> Exercise prompt: Transcribe each entry exactly, without pictures.
#### Source data ####
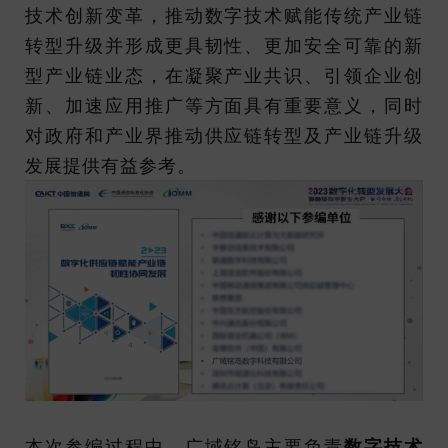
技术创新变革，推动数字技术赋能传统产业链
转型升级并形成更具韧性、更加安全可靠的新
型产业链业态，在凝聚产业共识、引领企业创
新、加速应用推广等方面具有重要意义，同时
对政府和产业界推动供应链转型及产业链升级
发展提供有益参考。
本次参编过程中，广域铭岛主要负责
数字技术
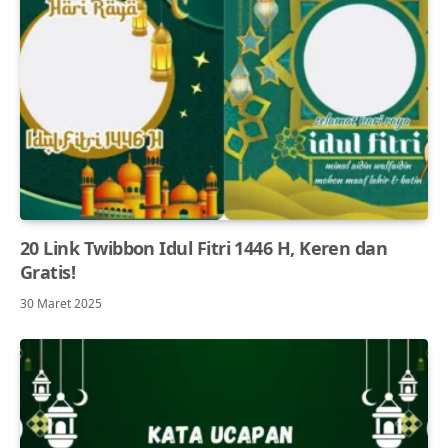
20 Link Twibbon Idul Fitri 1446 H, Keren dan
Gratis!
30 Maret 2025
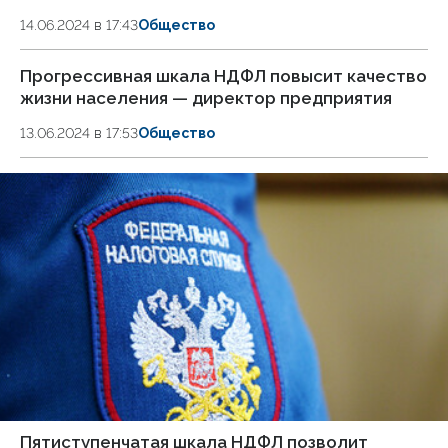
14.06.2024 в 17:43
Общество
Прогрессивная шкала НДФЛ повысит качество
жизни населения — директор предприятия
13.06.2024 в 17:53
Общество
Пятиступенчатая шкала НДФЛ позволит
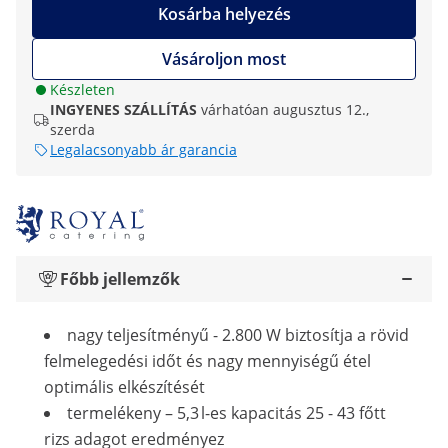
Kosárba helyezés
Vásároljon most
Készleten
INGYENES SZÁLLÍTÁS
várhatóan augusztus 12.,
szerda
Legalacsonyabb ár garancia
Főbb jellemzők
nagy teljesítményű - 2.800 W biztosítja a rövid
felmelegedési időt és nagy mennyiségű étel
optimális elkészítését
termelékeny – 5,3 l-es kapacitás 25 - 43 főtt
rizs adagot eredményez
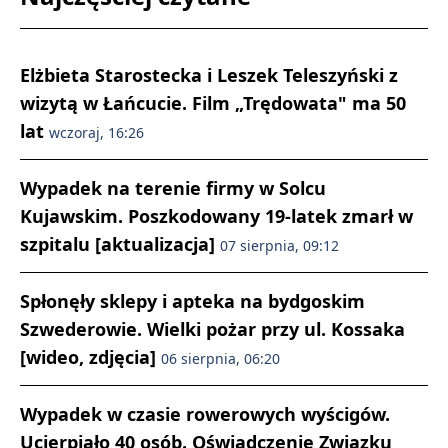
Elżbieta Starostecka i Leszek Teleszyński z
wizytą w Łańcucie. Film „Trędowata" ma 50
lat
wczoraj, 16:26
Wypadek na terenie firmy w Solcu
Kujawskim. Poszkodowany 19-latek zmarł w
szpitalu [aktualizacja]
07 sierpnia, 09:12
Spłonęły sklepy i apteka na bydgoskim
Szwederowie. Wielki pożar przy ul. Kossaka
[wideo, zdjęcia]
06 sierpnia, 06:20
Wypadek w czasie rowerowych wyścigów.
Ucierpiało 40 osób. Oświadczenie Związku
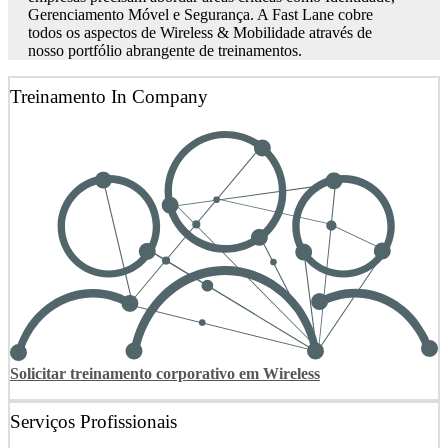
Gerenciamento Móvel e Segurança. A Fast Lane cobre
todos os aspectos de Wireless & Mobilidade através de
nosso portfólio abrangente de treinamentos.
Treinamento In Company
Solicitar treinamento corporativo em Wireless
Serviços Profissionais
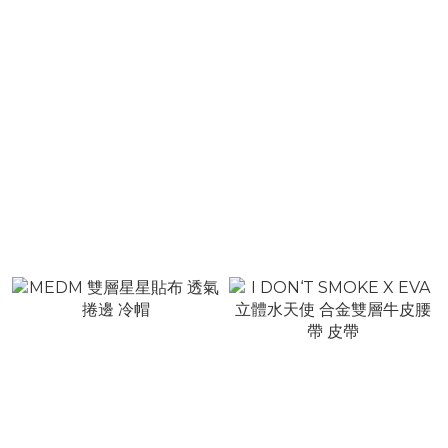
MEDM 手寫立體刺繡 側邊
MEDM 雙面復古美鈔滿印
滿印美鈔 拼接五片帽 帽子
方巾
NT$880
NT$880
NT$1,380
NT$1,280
####
> Response to the task:
技术创新变革，推动数字技术赋能传统产业链
转型升级并形成更具韧性、更加安全可靠的新
型产业链业态，在凝聚产业共识、引领企业创
新、加速应用推广等方面具有重要意义，同时
对政府和产业界推动供应链转型及产业链升级
发展提供有益参考。
本次参编过程中，广域铭岛主要负责
数字技术
20 Link Twibbon Idul Fitri 1446 H, Keren dan
Gratis!
30 Maret 2025
14.06.2024 в 17:43
Общество
Прогрессивная шкала НДФЛ повысит качество
жизни населения — директор предприятия
13.06.2024 в 17:53
Общество
Пятиступенчатая шкала НДФЛ позволит
Kosárba helyezés
Vásároljon most
Készleten
INGYENES SZÁLLÍTÁS
várhatóan augusztus 12.,
szerda
Legalacsonyabb ár garancia
Főbb jellemzők
nagy teljesítményű - 2.800 W biztosítja a rövid
felmelegedési időt és nagy mennyiségű étel
optimális elkészítését
termelékeny – 5,3 l-es kapacitás 25 - 43 főtt
rizs adagot eredményez
Elżbieta Starostecka i Leszek Teleszyński z
wizytą w Łańcucie. Film „Trędowata" ma 50
lat
wczoraj, 16:26
Wypadek na terenie firmy w Solcu
Kujawskim. Poszkodowany 19-latek zmarł w
szpitalu [aktualizacja]
07 sierpnia, 09:12
Spłonęły sklepy i apteka na bydgoskim
Szwederowie. Wielki pożar przy ul. Kossaka
[wideo, zdjęcia]
06 sierpnia, 06:20
Wypadek w czasie rowerowych wyścigów.
Ucierpiało 40 osób. Oświadczenie Związku
Gerenciamento Móvel e Segurança. A Fast Lane cobre
todos os aspectos de Wireless & Mobilidade através de
nosso portfólio abrangente de treinamentos.
Treinamento In Company
Solicitar treinamento corporativo em Wireless
Serviços Profissionais
MEDM 手寫立體刺繡 側邊
MEDM 雙面復古美鈔滿印
滿印美鈔 拼接五片帽 帽子
方巾
NT$880
NT$880
NT$1,380
NT$1,280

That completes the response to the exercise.